4) 100% of respondents say they are actively investigating RegTech to solve compliance challenges!
Hallelujah 🙂 At its very core, regulatory change management is a process that can be automated (like many others) to yield enormous cost and efficiency savings. And AI adds intelligence at enterprise scale, which is a critical technology breakthrough.
It is encouraging to note that 75% of financial institutions surveyed have already replaced some manual processes with RegTech solutions, and of those yet to implement, 100% are reviewing RegTech alternatives.
5) RegTech procurement is still slow, despite evidence that there are no commercial or technological reasons for delay!

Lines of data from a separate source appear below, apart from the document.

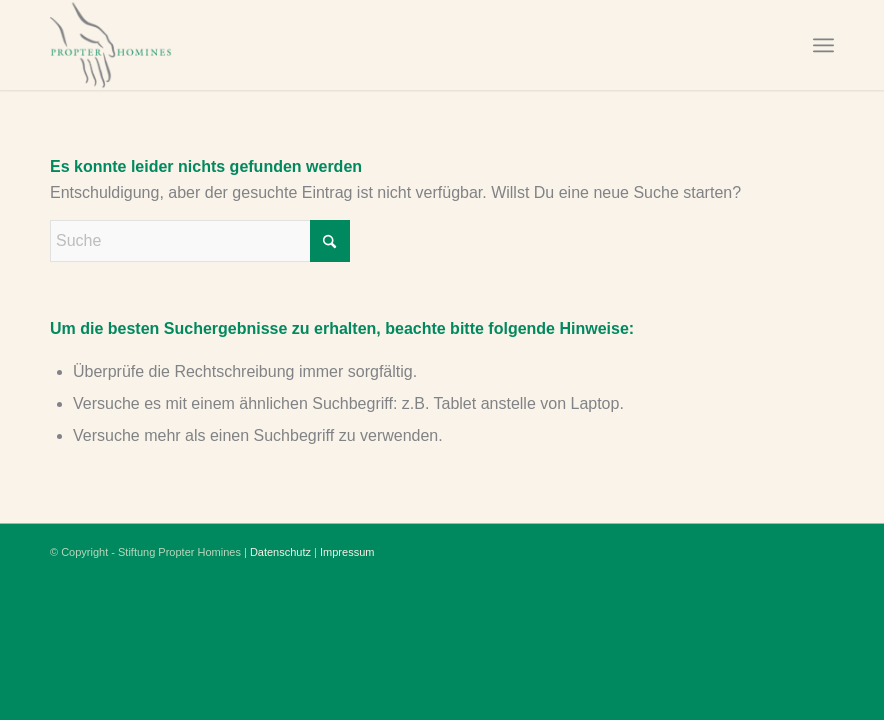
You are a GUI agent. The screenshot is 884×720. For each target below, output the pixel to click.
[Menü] (823, 45)
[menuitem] (823, 45)
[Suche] (200, 241)
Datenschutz (280, 552)
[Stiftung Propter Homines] (148, 45)
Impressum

The majority of RegTech procurement involves multiple stakeholders and complex decision-making processes. In the US, Compliance and Innovation teams are leading the charge, in equal measures.
In Europe, multi-disciplinary teams are emerging. But the longer it takes to act, the greater the compliance risk and costs, which explains why enforcement fines continue to rise. Firms must act faster to mitigate risk.
6) 75% cite enforcement fines and reputational risk as having the greatest financial impact of poor regulatory change management!
Taking into consideration that the technology exists today to manage regulatory change effectively, at vastly reduced cost, this figure is startling. It is difficult to understand why firms are delaying deployment and taking unnecessary risks.
The good news is that financial institutions are at the “Let’s GO!” stage of the RegTech lifecycle, as depicted in a recent blog by Capco Managing Principal Olus Kayacan. Even so, Capco forecasts that it will be eleven years before RegTech becomes “The New Norm.”
So, can financial institutions really justify burning unnecessary cash for so long, throwing good money after bad on people-centric processes, outsourcing and outdated technology?
That conclusion I mentioned earlier, regulatory compliance is costing financial institutions a fortune. The Regulators are circling and penalties for compliance breaches are severe.
Regulatory change management technology is established and effective, so the big question is, “Why are financial institutions increasing their own risk by delaying automation?”